Task to carry out -
Reproduce the data below in full and to the letter, images excepted.

Stored data:

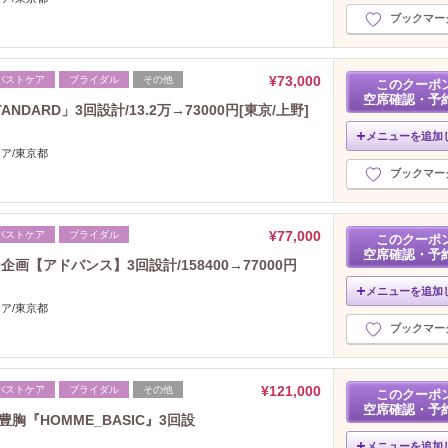
2023年9月分
ブックマー
（19）
2023年8月分
（33）
2023年7月分
（16）
¥73,000
バストケア
ブライダル
その他
このクーポ
2023年6月分
（30）
空席確認・予
DARD」3回設計/13.2万→73000円[東京/上野]
2023年5月分
（35）
2023年4月分
（16）
メニューを追加
ケア/東京都
2023年3月分
（24）
ブックマー
2023年2月分
（28）
2023年1月分
（29）
2022年12月分
（30）
¥77,000
バストケア
ブライダル
このクーポ
2022年11月分
（19）
空席確認・予
【アドバンス】3回設計/158400→77000円
2022年10月分
（15）
メニューを追加
2022年9月分
（16）
ケア/東京都
2022年8月分
（21）
ブックマー
2022年7月分
（39）
2022年6月分
（14）
2022年5月分
（7）
¥121,000
バストケア
ブライダル
その他
このクーポ
空席確認・予
2022年4月分
（15）
胸『HOMME_BASIC』3回設
2022年3月分
（26）
メニューを追加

Task solution -
2023年9月分
ブックマー
（19）
2023年8月分
（33）
2023年7月分
（16）
¥73,000
バストケア
ブライダル
その他
このクーポ
2023年6月分
（30）
空席確認・予
DARD」3回設計/13.2万→73000円[東京/上野]
2023年5月分
（35）
2023年4月分
（16）
メニューを追加
ケア/東京都
2023年3月分
（24）
ブックマー
2023年2月分
（28）
2023年1月分
（29）
2022年12月分
（30）
¥77,000
バストケア
ブライダル
このクーポ
2022年11月分
（19）
空席確認・予
【アドバンス】3回設計/158400→77000円
2022年10月分
（15）
メニューを追加
2022年9月分
（16）
ケア/東京都
2022年8月分
（21）
ブックマー
2022年7月分
（39）
2022年6月分
（14）
2022年5月分
（7）
¥121,000
バストケア
ブライダル
その他
このクーポ
空席確認・予
2022年4月分
（15）
胸『HOMME_BASIC』3回設
2022年3月分
（26）
メニューを追加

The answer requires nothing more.